Nessa acção a sociedade pede ao juiz que nos condene a pagar mais de três milhões de euros por prejuízos causadosEla exige-nos essa quantia acrescida de juros legais, pois nós, através de um contrato celebrado em 1996, prometemos-lhes uma determinada capacidade construtiva em troca da cedência gratuita de terrenos para a sede da Universidade Lusíada (que nunca mais foi construída) e não lha demos. Como imaginam essa capacidade construtiva não era permitida, mas nós comprometemo-nos a fazer o que fosse necessário para permitir.
Fizemos um contrato ruinoso, subscrito por quem nos representava na altura e agora estamos a sofrer as consequências.
Tenciono contar esta e outras histórias relacionadas nas próximas semanas.

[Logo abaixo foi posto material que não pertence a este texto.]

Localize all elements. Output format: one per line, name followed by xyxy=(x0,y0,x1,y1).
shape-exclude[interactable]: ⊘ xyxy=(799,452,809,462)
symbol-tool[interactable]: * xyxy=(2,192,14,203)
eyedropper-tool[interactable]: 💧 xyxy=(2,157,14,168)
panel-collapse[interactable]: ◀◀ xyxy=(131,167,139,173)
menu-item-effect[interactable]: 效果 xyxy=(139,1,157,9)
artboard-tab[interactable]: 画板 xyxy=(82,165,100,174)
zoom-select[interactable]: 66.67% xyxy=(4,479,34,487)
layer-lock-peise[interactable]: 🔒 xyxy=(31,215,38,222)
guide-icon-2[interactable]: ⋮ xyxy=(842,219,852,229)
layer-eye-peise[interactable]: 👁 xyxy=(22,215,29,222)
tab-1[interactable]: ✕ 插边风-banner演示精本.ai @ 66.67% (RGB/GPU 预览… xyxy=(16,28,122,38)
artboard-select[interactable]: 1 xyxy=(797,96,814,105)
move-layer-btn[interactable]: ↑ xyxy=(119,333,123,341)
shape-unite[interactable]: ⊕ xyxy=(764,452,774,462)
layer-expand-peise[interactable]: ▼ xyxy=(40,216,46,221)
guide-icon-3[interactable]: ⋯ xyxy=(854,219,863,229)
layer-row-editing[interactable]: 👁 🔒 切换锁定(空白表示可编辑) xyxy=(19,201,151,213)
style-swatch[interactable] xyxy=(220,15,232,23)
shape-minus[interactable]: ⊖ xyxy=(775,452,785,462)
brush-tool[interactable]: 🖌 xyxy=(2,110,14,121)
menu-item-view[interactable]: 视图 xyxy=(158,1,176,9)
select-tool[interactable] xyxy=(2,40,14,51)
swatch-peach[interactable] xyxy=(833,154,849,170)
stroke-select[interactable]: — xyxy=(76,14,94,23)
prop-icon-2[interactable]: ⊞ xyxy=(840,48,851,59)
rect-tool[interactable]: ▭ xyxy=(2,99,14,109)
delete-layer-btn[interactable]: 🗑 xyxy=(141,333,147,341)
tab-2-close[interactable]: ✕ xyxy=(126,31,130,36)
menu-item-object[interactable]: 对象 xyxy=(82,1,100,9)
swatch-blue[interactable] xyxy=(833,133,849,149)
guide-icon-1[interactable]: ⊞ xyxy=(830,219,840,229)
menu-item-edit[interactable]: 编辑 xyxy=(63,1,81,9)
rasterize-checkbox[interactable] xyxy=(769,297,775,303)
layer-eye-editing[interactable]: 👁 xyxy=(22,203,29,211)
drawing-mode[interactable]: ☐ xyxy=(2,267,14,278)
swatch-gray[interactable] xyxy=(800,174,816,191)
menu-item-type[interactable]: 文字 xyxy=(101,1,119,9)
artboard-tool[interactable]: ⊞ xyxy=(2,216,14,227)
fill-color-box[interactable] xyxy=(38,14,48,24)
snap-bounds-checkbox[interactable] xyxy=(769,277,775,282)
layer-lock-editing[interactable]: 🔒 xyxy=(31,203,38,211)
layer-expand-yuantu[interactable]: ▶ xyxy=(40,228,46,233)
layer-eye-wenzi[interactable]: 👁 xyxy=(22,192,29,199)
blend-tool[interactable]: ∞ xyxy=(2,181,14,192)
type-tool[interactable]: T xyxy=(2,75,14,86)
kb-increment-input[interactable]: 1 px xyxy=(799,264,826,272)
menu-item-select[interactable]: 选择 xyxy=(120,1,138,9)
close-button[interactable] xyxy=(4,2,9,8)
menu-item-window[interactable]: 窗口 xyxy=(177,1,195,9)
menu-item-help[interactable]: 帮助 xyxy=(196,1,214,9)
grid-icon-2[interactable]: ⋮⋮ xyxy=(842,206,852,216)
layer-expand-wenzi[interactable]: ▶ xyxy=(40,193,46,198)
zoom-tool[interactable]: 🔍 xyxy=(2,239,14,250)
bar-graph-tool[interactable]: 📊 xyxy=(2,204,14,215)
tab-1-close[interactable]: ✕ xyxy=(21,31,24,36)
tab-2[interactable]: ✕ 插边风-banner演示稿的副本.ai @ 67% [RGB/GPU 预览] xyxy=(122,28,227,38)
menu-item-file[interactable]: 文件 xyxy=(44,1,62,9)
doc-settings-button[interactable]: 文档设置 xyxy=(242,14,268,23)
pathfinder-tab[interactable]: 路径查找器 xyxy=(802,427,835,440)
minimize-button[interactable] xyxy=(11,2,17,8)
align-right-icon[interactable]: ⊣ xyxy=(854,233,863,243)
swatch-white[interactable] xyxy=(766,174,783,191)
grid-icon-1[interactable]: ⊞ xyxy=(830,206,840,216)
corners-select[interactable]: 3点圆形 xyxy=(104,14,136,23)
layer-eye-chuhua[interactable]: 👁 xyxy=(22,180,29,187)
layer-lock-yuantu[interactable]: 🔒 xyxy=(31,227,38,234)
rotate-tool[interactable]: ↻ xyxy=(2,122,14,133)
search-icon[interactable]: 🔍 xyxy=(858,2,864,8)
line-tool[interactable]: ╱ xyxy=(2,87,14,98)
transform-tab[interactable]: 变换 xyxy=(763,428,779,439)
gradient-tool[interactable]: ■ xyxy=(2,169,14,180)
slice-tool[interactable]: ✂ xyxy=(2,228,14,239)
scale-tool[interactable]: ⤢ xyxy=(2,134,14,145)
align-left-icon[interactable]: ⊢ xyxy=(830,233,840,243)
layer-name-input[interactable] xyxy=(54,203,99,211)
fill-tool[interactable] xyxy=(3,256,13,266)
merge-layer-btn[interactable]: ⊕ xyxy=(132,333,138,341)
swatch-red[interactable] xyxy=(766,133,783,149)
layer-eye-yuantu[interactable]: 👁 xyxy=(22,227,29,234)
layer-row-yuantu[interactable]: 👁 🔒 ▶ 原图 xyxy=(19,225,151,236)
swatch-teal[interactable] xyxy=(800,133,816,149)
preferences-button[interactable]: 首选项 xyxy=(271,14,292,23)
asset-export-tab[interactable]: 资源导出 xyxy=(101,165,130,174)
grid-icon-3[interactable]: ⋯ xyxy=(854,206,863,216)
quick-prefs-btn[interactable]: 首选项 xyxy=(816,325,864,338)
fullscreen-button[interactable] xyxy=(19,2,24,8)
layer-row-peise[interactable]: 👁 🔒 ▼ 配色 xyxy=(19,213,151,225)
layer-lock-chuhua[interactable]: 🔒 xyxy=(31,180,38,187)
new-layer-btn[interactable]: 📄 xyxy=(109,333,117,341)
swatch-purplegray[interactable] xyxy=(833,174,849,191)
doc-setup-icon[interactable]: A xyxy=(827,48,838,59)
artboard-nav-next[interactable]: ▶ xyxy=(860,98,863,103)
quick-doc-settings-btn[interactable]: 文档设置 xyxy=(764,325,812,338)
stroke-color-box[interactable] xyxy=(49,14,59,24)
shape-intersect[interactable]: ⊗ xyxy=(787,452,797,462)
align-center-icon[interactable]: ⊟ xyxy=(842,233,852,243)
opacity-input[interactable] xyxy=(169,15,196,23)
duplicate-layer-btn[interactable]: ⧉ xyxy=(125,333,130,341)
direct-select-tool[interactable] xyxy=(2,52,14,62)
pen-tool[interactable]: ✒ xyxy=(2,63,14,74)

António Cândido de Oliveira
PS – Agradeço ao Dr. Camilo Freitas as referências amigas que me fez, juntamente a outros famalicenses, num texto recente do Cidade Hoje. Permita-me que recorde outro famalicense que se destaca em Braga: Armando Varela, empresário, dono de uma das melhores padarias do Minho, oferecendo aos clientes a qualidade do pão tradicional. Visitem “Moinho de Pão” junto ao Tribunal Judicial de Braga. Vale a pena!
PPS – Tem lugar hoje à noite a apresentação do livro do Dr. Álvaro Vasconcelos sobre a Rua Direita, na própria Rua Direita. Não deixem de passar por lá.